2005 yılında Samsun'da Vali ve milletvekillerinin Bakan Binali Yıldırım'a verdikleri bir yemek idi söz konusu olan.

Semiha Hanım, eşi Binali Bey masada olmasına rağmen hemen yanda ayrı bir masada yemek yiyordu. Fotoğraftaki tek başınalığını kabullenmişliği, kalplere kurşun sıkar gibi hüzünlü ve düşündürücüydü.

Hem bir kadının o fotoğrafa yansıyan yalnızlığına, hem de manşetlere taşınarak rencide edilmesine üzülmüştüm.

O günlerde bu fotoğraftan yola çıkılarak, Semiha Yıldırım üzerinde adeta tepinilmişti.

Bugün de aynı infaz tekrarlanıyor. Ve ben bu kez üzülmekten öte, utanıyorum.
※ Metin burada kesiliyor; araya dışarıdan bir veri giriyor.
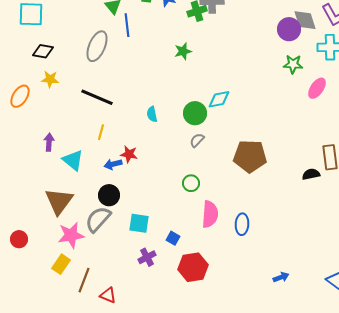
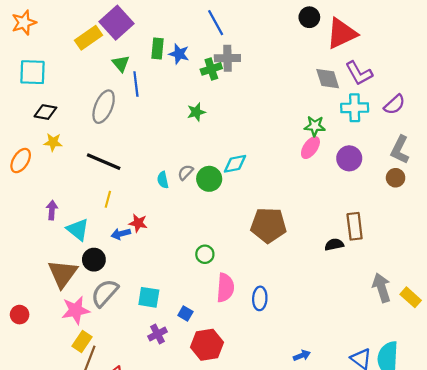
purple circle: (289, 29) -> (349, 158), moved
pink ellipse: (317, 88) -> (310, 148), moved
gray semicircle: (197, 140) -> (185, 172), moved
black circle: (109, 195) -> (94, 260), moved
yellow rectangle: (61, 264) -> (82, 341), moved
Aralarında sevdiğim, yakından tanıdığım arkadaşlarımın da bulunduğu birçok İzmirli, bir hoyratlık seline kapılmış gidiyor.

Binali Yıldırım'ın İzmir Büyükşehir Belediye Başkan adaylığı açıklandığı dakikadan beri, "İşte Binali Yıldırım'ın eşi..." başlığıyla hayret içinde kaldığım satırlarla, vurgularla yorum yapıyorlar.

Semiha Hanım'ı beğenmiyor, İzmir'e yakıştıramıyor ve "Yorumsuz" yazan yorumlarla 
küçümsüyorlar.

Elinin hamuruyla tipik bir Anadolu kadını görüntüsündeki üç çocuk annesi Semiha Hanım'ı sosyal medya mezesi yapanlar...

Vicdanlarınızda kaç sigara söndürdünüz?

Şöyle bir durup düşünün. Yaptığınız yorumlar, insanı ürperten sözleriniz sizi de utandırmıyor mu?

Kendi halinde, başörtüsünü siyasete alet etmek gibi bir derdi olmadığı belli bir Anadolu annesiyle alıp veremediğiniz ne olabilir? Nasıl hedef tahtası yaparsınız?

Semiha Yıldırım'ı kaç kere çarmıha gereceksiniz?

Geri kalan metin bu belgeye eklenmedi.